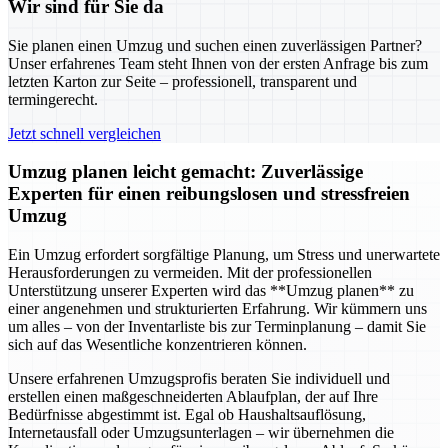
Wir sind für Sie da
Sie planen einen Umzug und suchen einen zuverlässigen Partner?
Unser erfahrenes Team steht Ihnen von der ersten Anfrage bis zum
letzten Karton zur Seite – professionell, transparent und
termingerecht.
Jetzt schnell vergleichen
Umzug planen leicht gemacht: Zuverlässige
Experten für einen reibungslosen und stressfreien
Umzug
Ein Umzug erfordert sorgfältige Planung, um Stress und unerwartete
Herausforderungen zu vermeiden. Mit der professionellen
Unterstützung unserer Experten wird das **Umzug planen** zu
einer angenehmen und strukturierten Erfahrung. Wir kümmern uns
um alles – von der Inventarliste bis zur Terminplanung – damit Sie
sich auf das Wesentliche konzentrieren können.
Unsere erfahrenen Umzugsprofis beraten Sie individuell und
erstellen einen maßgeschneiderten Ablaufplan, der auf Ihre
Bedürfnisse abgestimmt ist. Egal ob Haushaltsauflösung,
Internetausfall oder Umzugsunterlagen – wir übernehmen die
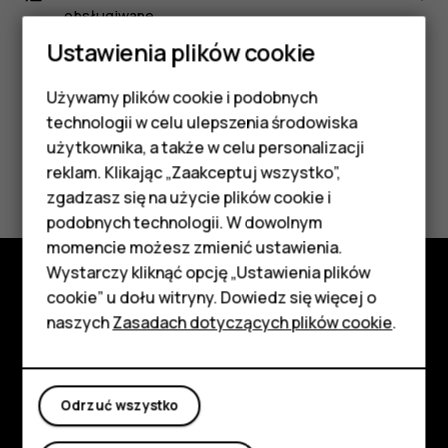
obsługiwane.
Ustawienia plików cookie
Używamy plików cookie i podobnych
Smartfony
technologii w celu ulepszenia środowiska
Telefony z funkcjami
użytkownika, a także w celu personalizacji
Czy te informacje były pomocne?
reklam. Klikając „Zaakceptuj wszystko”,
podstawowymi
zgadzasz się na użycie plików cookie i
Tak
Nie
podobnych technologii. W dowolnym
Akcesoria
momencie możesz zmienić ustawienia.
HMD Terra M
Wystarczy kliknąć opcję „Ustawienia plików
cookie” u dołu witryny. Dowiedz się więcej o
Poznaj
Tablety
naszych
Zasadach dotyczących plików cookie
.
Informacje
Moje konto
Planet and people
Odrzuć wszystko
Wsparcie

******************************

### What is expected
Each line above with the word "celu" must be returned.

### Expected output
technologii w celu ulepszenia środowiska
użytkownika, a także w celu personalizacji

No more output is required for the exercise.